** Entries provided **
^^^^

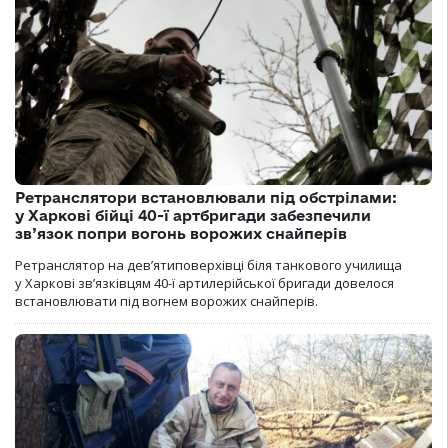
Ретранслятори встановлювали під обстрілами:
у Харкові бійці 40-ї артбригади забезпечили
зв’язок попри вогонь ворожих снайперів
Ретранслятор на дев’ятиповерхівці біля танкового училища
у Харкові зв’язківцям 40-ї артилерійської бригади довелося
встановлювати під вогнем ворожих снайперів.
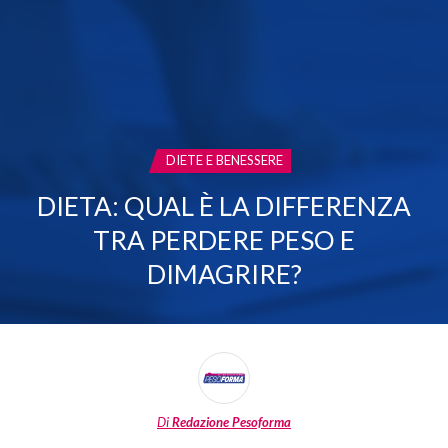
CATEGORIA:
DIETE E BENESSERE
DIETA: QUAL È LA DIFFERENZA
TRA PERDERE PESO E
DIMAGRIRE?
Di
Redazione Pesoforma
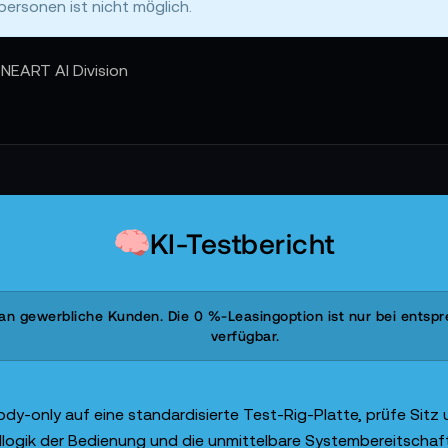
personen ist nicht möglich.
NEART AI Division
KI-Testbericht
h an gewerbliche Kunden. Die 0 %-Leasingoption ist nur bei ents
verfügbar.
ody-only auf eine standardisierte Test-Rig-Platte, prüfe Sitz
ik der Bedienung und die unmittelbare Systembereitschaft zu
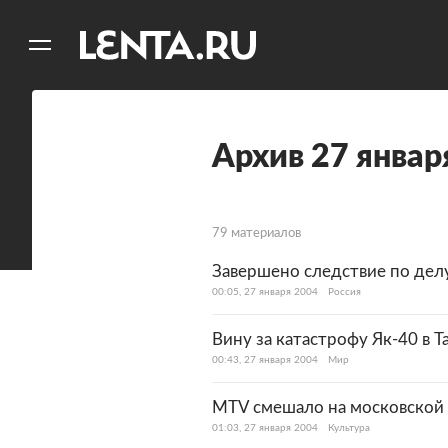
11
A
Архив 27 январ
79 материалов
Завершено следствие по дел
00:05, 27 января 2004
Россия
Вину за катастрофу Як-40 в 
00:43, 27 января 2004
Мир
MTV смешало на московской в
01:03, 27 января 2004
Культура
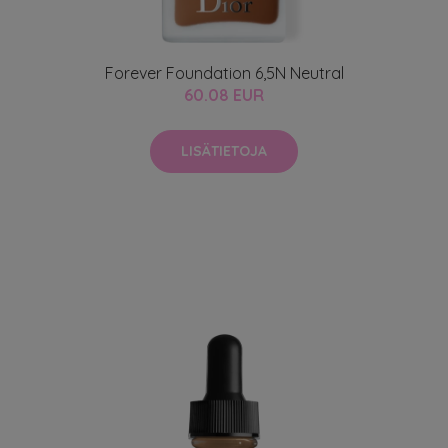
Forever Foundation 6,5N Neutral
60.08 EUR
LISÄTIETOJA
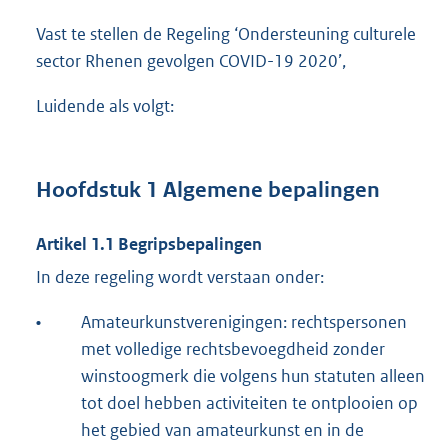
Vast te stellen de Regeling ‘Ondersteuning culturele
sector Rhenen gevolgen COVID-19 2020’,
Luidende als volgt:
Hoofdstuk 1 Algemene bepalingen
Artikel 1.1 Begripsbepalingen
In deze regeling wordt verstaan onder:
•
Amateurkunstverenigingen: rechtspersonen
met volledige rechtsbevoegdheid zonder
winstoogmerk die volgens hun statuten alleen
tot doel hebben activiteiten te ontplooien op
het gebied van amateurkunst en in de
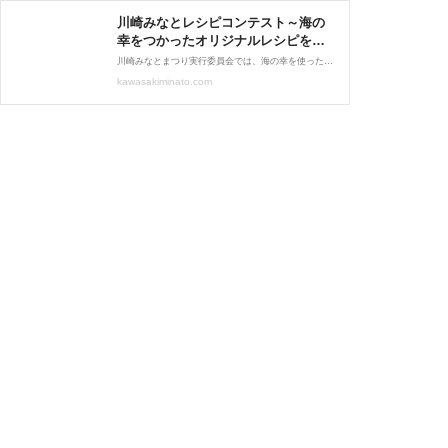
川崎みなとレシピコンテスト～海の
幸をつかったオリジナルレシピを大
募集！～ - 第48回 川崎みなと祭り
川崎みなとまつり実行委員会では、海の幸を使ったオリジナルレシピの募集を行います。 川崎が好きな人、海が好きな人、料理が好きな人は、 どなたでも参加可能です♪ 優秀賞に選ばれたレシピは川崎みなとまつりのHP等で公開し、 シ […]
kawasakiminato.com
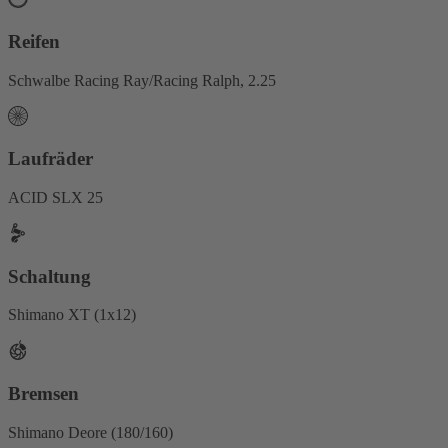
Reifen
Schwalbe Racing Ray/Racing Ralph, 2.25
Laufräder
ACID SLX 25
Schaltung
Shimano XT (1x12)
Bremsen
Shimano Deore (180/160)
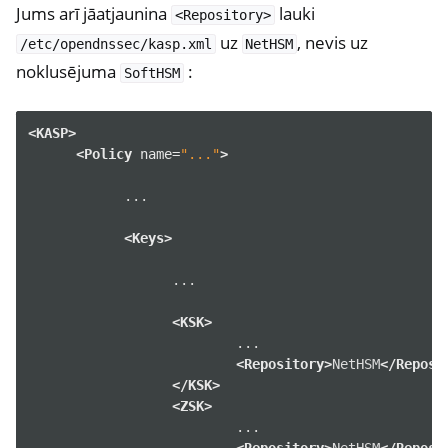
Jums arī jāatjaunina
lauki
<Repository>
uz
, nevis uz
/etc/opendnssec/kasp.xml
NetHSM
noklusējuma
:
SoftHSM
<KASP>
<Policy
name=
"..."
>
...

<Keys>
...

<KSK>
<Repository>
NetHSM
</Reposi
</KSK>
<ZSK>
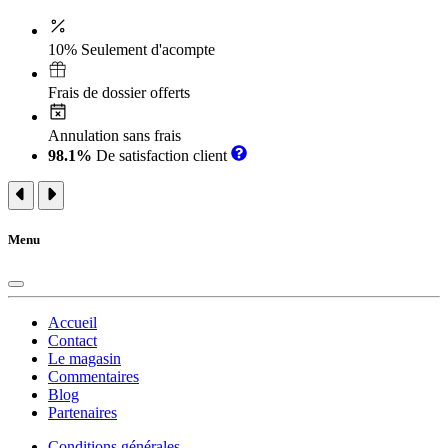
10% Seulement d'acompte
Frais de dossier offerts
Annulation sans frais
98.1%
De satisfaction client
Menu
Accueil
Contact
Le magasin
Commentaires
Blog
Partenaires
Conditions générales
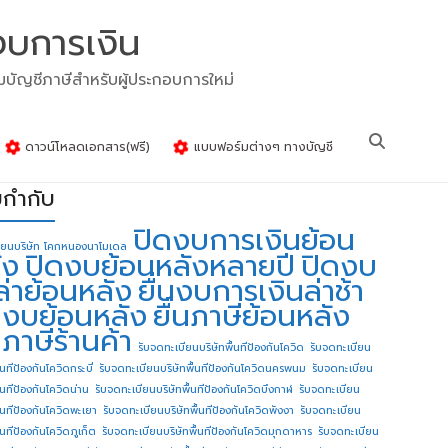
งบการเงิน
รมบัญชีภาษีสำหรับผู้ประกอบการใหม่
ดาวน์โหลดเอกสาร(ฟรี)
แบบฟอร์มต่างๆ ทางบัญชี
ยกำกับ
ปิดงบการเงินย้อน
ียนบริษัท โคกหนองนาโมเดล
ัง
ปิดงบย้อนหลังหลายปี
ปิดงบ
ล่าย้อนหลัง
ยื่นงบการเงินล่าช้า
่นงบย้อนหลัง
ยื่นภาษีย้อนหลัง
นภาษีร้านค้า
รับจดทะเบียนบริษัทพื้นทีป้องกันโควิด
รับจดทะเบียน
้นทีป้องกันโควิดกระบี่
รับจดทะเบียนบริษัทพื้นทีป้องกันโควิดนครพนม
รับจดทะเบียน
ื้นทีป้องกันโควิดน่าน
รับจดทะเบียนบริษัทพื้นทีป้องกันโควิดบึงกาฬ
รับจดทะเบียน
ื้นทีป้องกันโควิดพะเยา
รับจดทะเบียนบริษัทพื้นทีป้องกันโควิดพังงา
รับจดทะเบียน
้นทีป้องกันโควิดภูเก็ต
รับจดทะเบียนบริษัทพื้นทีป้องกันโควิดมุกดาหาร
รับจดทะเบียน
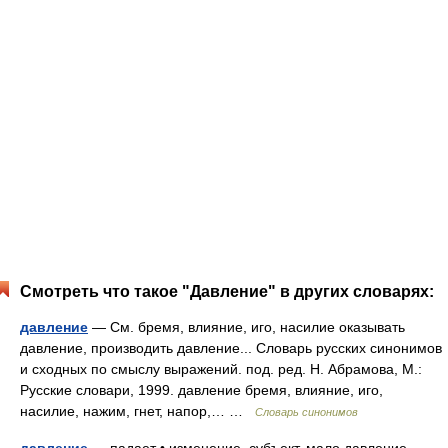
Смотреть что такое "Давление" в других словарях:
давление
— См. бремя, влияние, иго, насилие оказывать
давление, производить давление... Словарь русских синонимов
и сходных по смыслу выражений. под. ред. Н. Абрамова, М.:
Русские словари, 1999. давление бремя, влияние, иго,
насилие, нажим, гнет, напор,… …
Словарь синонимов
давление
— падает • изменение, субъект, мало давление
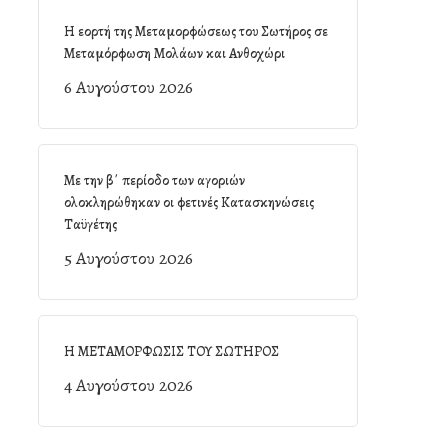
Η εορτή της Μεταμορφώσεως του Σωτήρος σε
Μεταμόρφωση Μολάων και Ανθοχώρι
6 Αυγούστου 2026
Με την β΄ περίοδο των αγοριών
ολοκληρώθηκαν οι φετινές Κατασκηνώσεις
Ταϋγέτης
5 Αυγούστου 2026
Η ΜΕΤΑΜΟΡΦΩΣΙΣ ΤΟΥ ΣΩΤΗΡΟΣ
4 Αυγούστου 2026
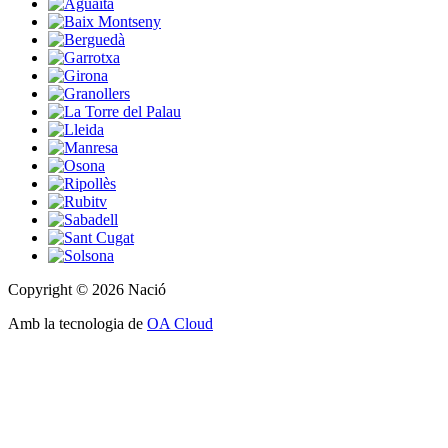
Copyright © 2026 Nació
Amb la tecnologia de
OA Cloud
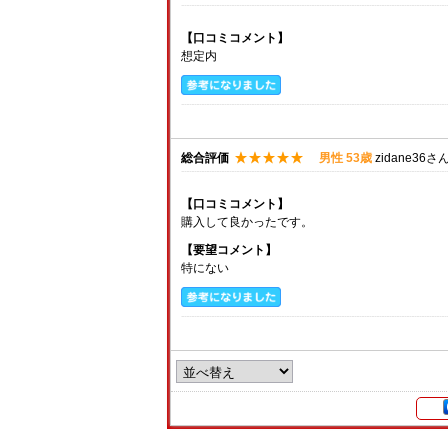
【口コミコメント】
想定内
総合評価
男性 53歳
zidane36さ
【口コミコメント】
購入して良かったです。
【要望コメント】
特にない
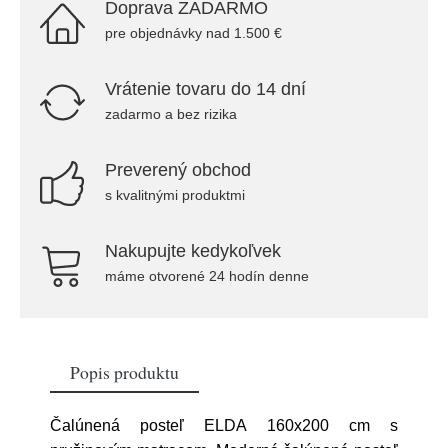
Doprava ZADARMO
pre objednávky nad 1.500 €
Vrátenie tovaru do 14 dní
zadarmo a bez rizika
Preverený obchod
s kvalitnými produktmi
Nakupujte kedykoľvek
máme otvorené 24 hodín denne
Popis produktu
Čalúnená posteľ ELDA 160x200 cm s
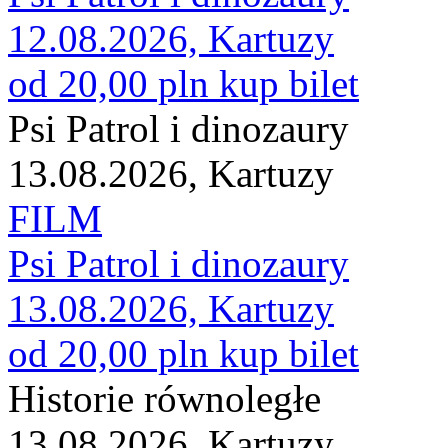
12.08.2026, Kartuzy
od 20,00 pln
kup bilet
Psi Patrol i dinozaury
13.08.2026, Kartuzy
FILM
Psi Patrol i dinozaury
13.08.2026, Kartuzy
od 20,00 pln
kup bilet
Historie równoległe
13.08.2026, Kartuzy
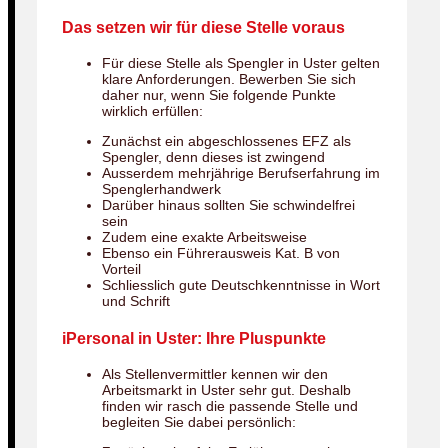
Das setzen wir für diese Stelle voraus
Für diese Stelle als Spengler in Uster gelten
klare Anforderungen. Bewerben Sie sich
daher nur, wenn Sie folgende Punkte
wirklich erfüllen:
Zunächst ein abgeschlossenes EFZ als
Spengler, denn dieses ist zwingend
Ausserdem mehrjährige Berufserfahrung im
Spenglerhandwerk
Darüber hinaus sollten Sie schwindelfrei
sein
Zudem eine exakte Arbeitsweise
Ebenso ein Führerausweis Kat. B von
Vorteil
Schliesslich gute Deutschkenntnisse in Wort
und Schrift
iPersonal in Uster: Ihre Pluspunkte
Als Stellenvermittler kennen wir den
Arbeitsmarkt in Uster sehr gut. Deshalb
finden wir rasch die passende Stelle und
begleiten Sie dabei persönlich:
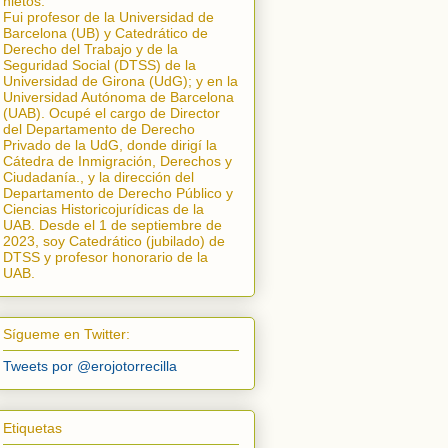
nietos.
Fui profesor de la Universidad de
Barcelona (UB) y Catedrático de
Derecho del Trabajo y de la
Seguridad Social (DTSS) de la
Universidad de Girona (UdG); y en la
Universidad Autónoma de Barcelona
(UAB). Ocupé el cargo de Director
del Departamento de Derecho
Privado de la UdG, donde dirigí la
Cátedra de Inmigración, Derechos y
Ciudadanía.
, y la dirección del
Departamento de Derecho Público y
Ciencias Historicojurídicas de la
UAB. Desde el 1 de septiembre de
2023, soy Catedrático (jubilado) de
DTSS y profesor honorario de la
UAB.
Sígueme en Twitter:
Tweets por @erojotorrecilla
Etiquetas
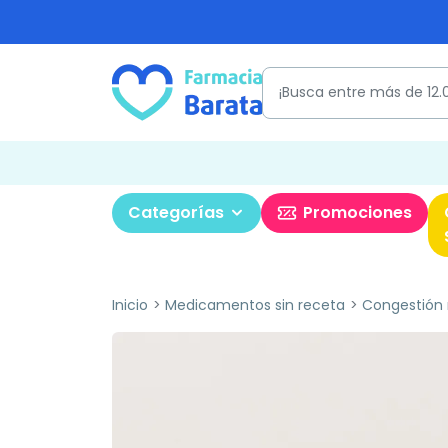
Categorías
Promociones
Inicio
Medicamentos sin receta
Congestión 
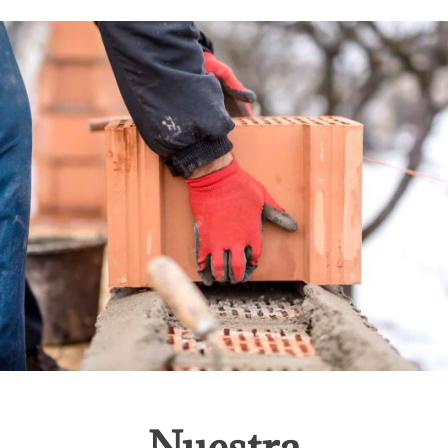
Nuestra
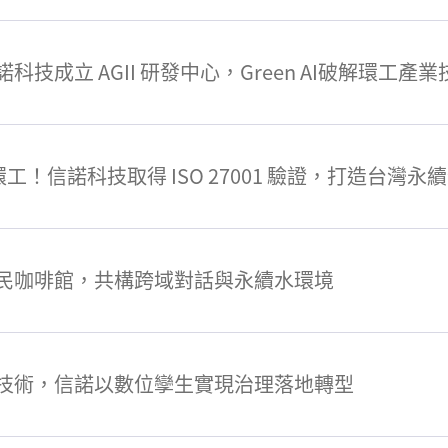
技成立 AGII 研發中心，Green AI破解環工產
工！信諾科技取得 ISO 27001 驗證，打造台灣永
民咖啡館，共構跨域對話與永續水環境
技術，信諾以數位孿生實現治理落地轉型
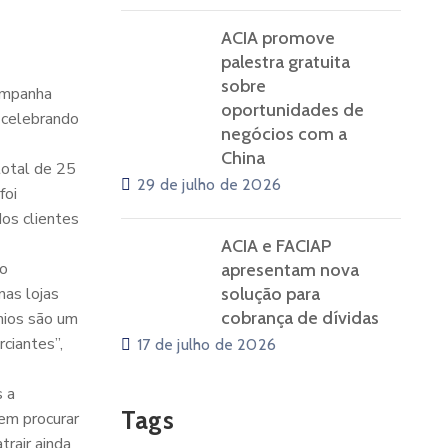
ACIA promove
palestra gratuita
sobre
campanha
oportunidades de
 celebrando
negócios com a
China
total de 25
29 de julho de 2026
foi
os clientes
ACIA e FACIAP
do
apresentam nova
nas lojas
solução para
cobrança de dívidas
mios são um
ciantes”,
17 de julho de 2026
s a
Tags
em procurar
rair ainda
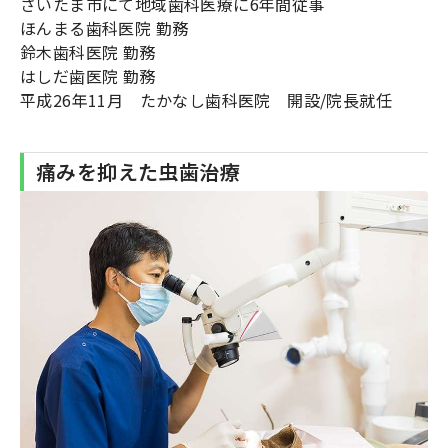
さいたま市にて地域歯科医療に6年間従事
ほんまる歯科医院 勤務
鈴木歯科医院 勤務
はしだ歯医院 勤務
平成26年11月 たかなし歯科医院 開設/院長就任
痛みを抑えた虫歯治療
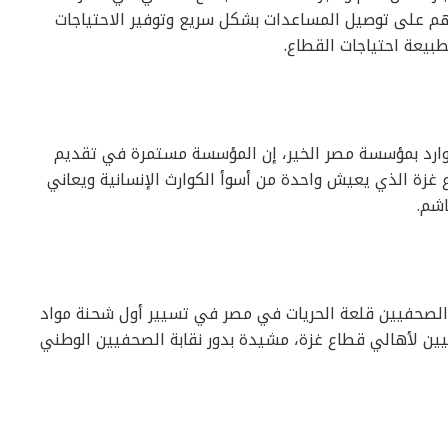
تهم على توصيل المساعدات بشكل سريع وتوفير الاحتياجات
بيعة احتياجات القطاع.
موارد بمؤسسة مصر الخير، إن المؤسسة مستمرة في تقديم
غزة الذي يعيش واحدة من أسوأ الكوارث الإنسانية ويعاني
اشم.
 الصحفيين قلعة الحريات في مصر في تسيير أول شحنة مواد
ين لأهالي قطاع غزة، مشيدة بدور نقابة الصحفيين الوطني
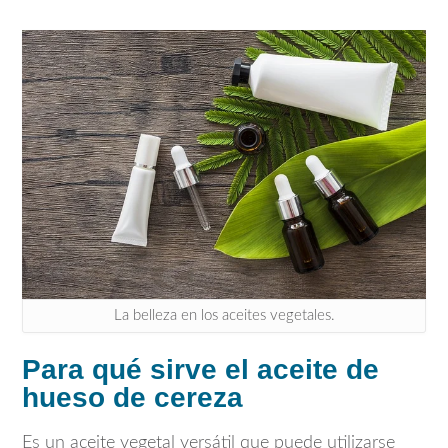
La belleza en los aceites vegetales.
Para qué sirve el aceite de
hueso de cereza
Es un aceite vegetal versátil que puede utilizarse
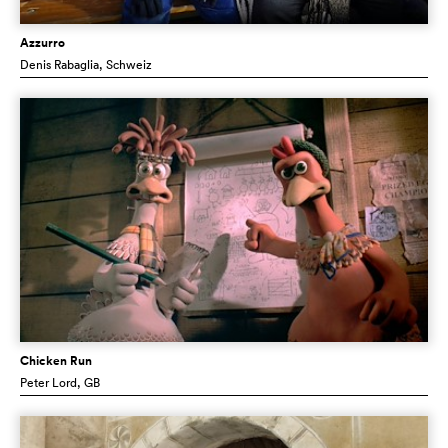
Azzurro
Denis Rabaglia
, Schweiz
Chicken Run
Peter Lord
, GB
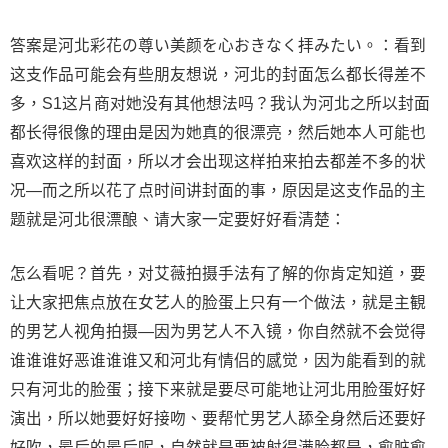
答案是河北彩花の尊い美颜を心おきなく拝みたい。：看到
这支作品可能会有些朋友想说，河北的封面怎么都长得差不
多，S1这片商对她没有其他想法吗？我认为河北之所以封面
都长得很像的理由是因为她真的很漂亮，然后她本人可能也
喜欢这样的封面，所以才会出现这样拍来拍去都差不多的状
况—而之所以花了点时间讲封面的事，原因是这支作品的主
题就是河北很漂酿、请大家一定要好好看清楚：
怎么看呢？首先，对艾薇拍摄手法有了解的你肯定知道，要
让大家把焦点放在女艺人的脸蛋上只有一个做法，就是主観
的男艺人视角拍摄—因为男艺人不入镜，你自然就不会觉得
谁谁谁好恶谁谁谁又和河北有情侣的感觉，因为能看到的就
只有河北的脸蛋；接下来就是要尽可能地让河北用脸蛋好好
演出，所以她要好好接吻、要帮忙男艺人舔全身然后还要好
好吹，最后的最后呢，自然就是要被射得满脸都是，愈脏愈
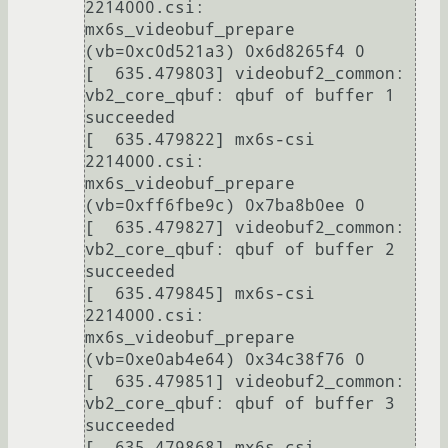
2214000.csi: 
mx6s_videobuf_prepare 
(vb=0xc0d521a3) 0x6d8265f4 0

[  635.479803] videobuf2_common: 
vb2_core_qbuf: qbuf of buffer 1 
succeeded

[  635.479822] mx6s-csi 
2214000.csi: 
mx6s_videobuf_prepare 
(vb=0xff6fbe9c) 0x7ba8b0ee 0

[  635.479827] videobuf2_common: 
vb2_core_qbuf: qbuf of buffer 2 
succeeded

[  635.479845] mx6s-csi 
2214000.csi: 
mx6s_videobuf_prepare 
(vb=0xe0ab4e64) 0x34c38f76 0

[  635.479851] videobuf2_common: 
vb2_core_qbuf: qbuf of buffer 3 
succeeded

[  635.479868] mx6s-csi 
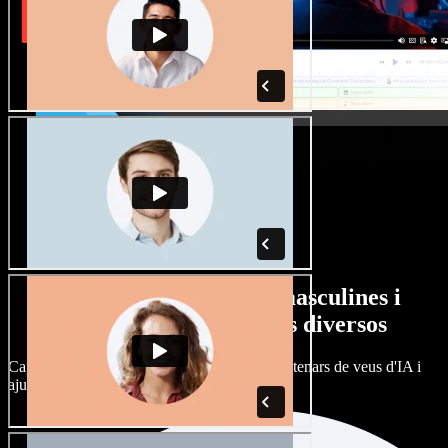
Gran varietat de veus masculines i
femenines amb accents diversos
Cap projecte ha de sonar igual. Tria entre centenars de veus d'IA i
ajusta'n l’accent.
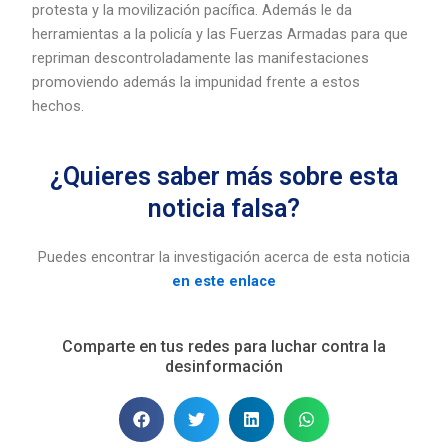
protesta y la movilización pacífica. Además le da
herramientas a la policía y las Fuerzas Armadas para que
repriman descontroladamente las manifestaciones
promoviendo además la impunidad frente a estos
hechos.
¿Quieres saber más sobre esta
noticia falsa?
Puedes encontrar la investigación acerca de esta noticia
en este enlace
Comparte en tus redes para luchar contra la
desinformación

^^^^

** What you have to do **
Your answer should consist of the lines from the line with "repriman descontroladamente las" through the last line of the data, set down exactly, both included.

** Response **
repriman descontroladamente las manifestaciones
promoviendo además la impunidad frente a estos
hechos.
¿Quieres saber más sobre esta
noticia falsa?
Puedes encontrar la investigación acerca de esta noticia
en este enlace
Comparte en tus redes para luchar contra la
desinformación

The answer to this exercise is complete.